* _ASSIGNED TASK_:
Retype the records exactly, with nothing added or dropped.

* _DATA SHOWN_:

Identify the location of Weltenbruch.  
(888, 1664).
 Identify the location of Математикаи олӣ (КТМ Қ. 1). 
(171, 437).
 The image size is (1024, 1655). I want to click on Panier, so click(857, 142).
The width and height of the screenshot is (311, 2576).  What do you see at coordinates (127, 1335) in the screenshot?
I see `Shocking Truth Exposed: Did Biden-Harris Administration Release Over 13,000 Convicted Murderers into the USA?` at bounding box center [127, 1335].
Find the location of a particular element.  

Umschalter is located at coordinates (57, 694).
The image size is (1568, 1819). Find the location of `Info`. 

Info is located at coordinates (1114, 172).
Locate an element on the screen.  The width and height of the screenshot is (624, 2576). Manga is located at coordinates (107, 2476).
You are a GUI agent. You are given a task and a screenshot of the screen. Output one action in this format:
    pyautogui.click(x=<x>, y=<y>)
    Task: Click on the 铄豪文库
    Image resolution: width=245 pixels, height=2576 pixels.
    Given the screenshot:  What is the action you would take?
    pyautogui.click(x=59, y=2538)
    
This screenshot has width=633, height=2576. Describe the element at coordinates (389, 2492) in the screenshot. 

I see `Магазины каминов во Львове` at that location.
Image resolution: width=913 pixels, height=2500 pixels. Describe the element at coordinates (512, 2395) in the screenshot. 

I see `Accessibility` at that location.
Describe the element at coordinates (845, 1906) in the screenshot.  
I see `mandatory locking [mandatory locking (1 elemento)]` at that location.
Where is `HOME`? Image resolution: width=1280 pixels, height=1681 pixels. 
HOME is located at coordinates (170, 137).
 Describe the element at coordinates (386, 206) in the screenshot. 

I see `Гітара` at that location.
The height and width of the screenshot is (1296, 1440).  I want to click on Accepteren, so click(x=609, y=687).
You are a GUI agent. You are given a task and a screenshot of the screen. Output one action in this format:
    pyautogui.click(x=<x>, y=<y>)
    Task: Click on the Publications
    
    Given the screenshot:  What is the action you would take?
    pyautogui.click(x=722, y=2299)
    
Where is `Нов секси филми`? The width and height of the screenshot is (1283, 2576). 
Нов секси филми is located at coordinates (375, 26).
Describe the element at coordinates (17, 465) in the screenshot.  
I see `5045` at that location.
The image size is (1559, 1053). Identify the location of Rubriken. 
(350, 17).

* _ANSWER_:
Identify the location of Weltenbruch.  
(888, 1664).
 Identify the location of Математикаи олӣ (КТМ Қ. 1). 
(171, 437).
 The image size is (1024, 1655). I want to click on Panier, so click(857, 142).
The width and height of the screenshot is (311, 2576).  What do you see at coordinates (127, 1335) in the screenshot?
I see `Shocking Truth Exposed: Did Biden-Harris Administration Release Over 13,000 Convicted Murderers into the USA?` at bounding box center [127, 1335].
Find the location of a particular element.  

Umschalter is located at coordinates (57, 694).
The image size is (1568, 1819). Find the location of `Info`. 

Info is located at coordinates (1114, 172).
Locate an element on the screen.  The width and height of the screenshot is (624, 2576). Manga is located at coordinates (107, 2476).
You are a GUI agent. You are given a task and a screenshot of the screen. Output one action in this format:
    pyautogui.click(x=<x>, y=<y>)
    Task: Click on the 铄豪文库
    Image resolution: width=245 pixels, height=2576 pixels.
    Given the screenshot:  What is the action you would take?
    pyautogui.click(x=59, y=2538)
    
This screenshot has width=633, height=2576. Describe the element at coordinates (389, 2492) in the screenshot. 

I see `Магазины каминов во Львове` at that location.
Image resolution: width=913 pixels, height=2500 pixels. Describe the element at coordinates (512, 2395) in the screenshot. 

I see `Accessibility` at that location.
Describe the element at coordinates (845, 1906) in the screenshot.  
I see `mandatory locking [mandatory locking (1 elemento)]` at that location.
Where is `HOME`? Image resolution: width=1280 pixels, height=1681 pixels. 
HOME is located at coordinates (170, 137).
 Describe the element at coordinates (386, 206) in the screenshot. 

I see `Гітара` at that location.
The height and width of the screenshot is (1296, 1440).  I want to click on Accepteren, so click(x=609, y=687).
You are a GUI agent. You are given a task and a screenshot of the screen. Output one action in this format:
    pyautogui.click(x=<x>, y=<y>)
    Task: Click on the Publications
    
    Given the screenshot:  What is the action you would take?
    pyautogui.click(x=722, y=2299)
    
Where is `Нов секси филми`? The width and height of the screenshot is (1283, 2576). 
Нов секси филми is located at coordinates (375, 26).
Describe the element at coordinates (17, 465) in the screenshot.  
I see `5045` at that location.
The image size is (1559, 1053). Identify the location of Rubriken. 
(350, 17).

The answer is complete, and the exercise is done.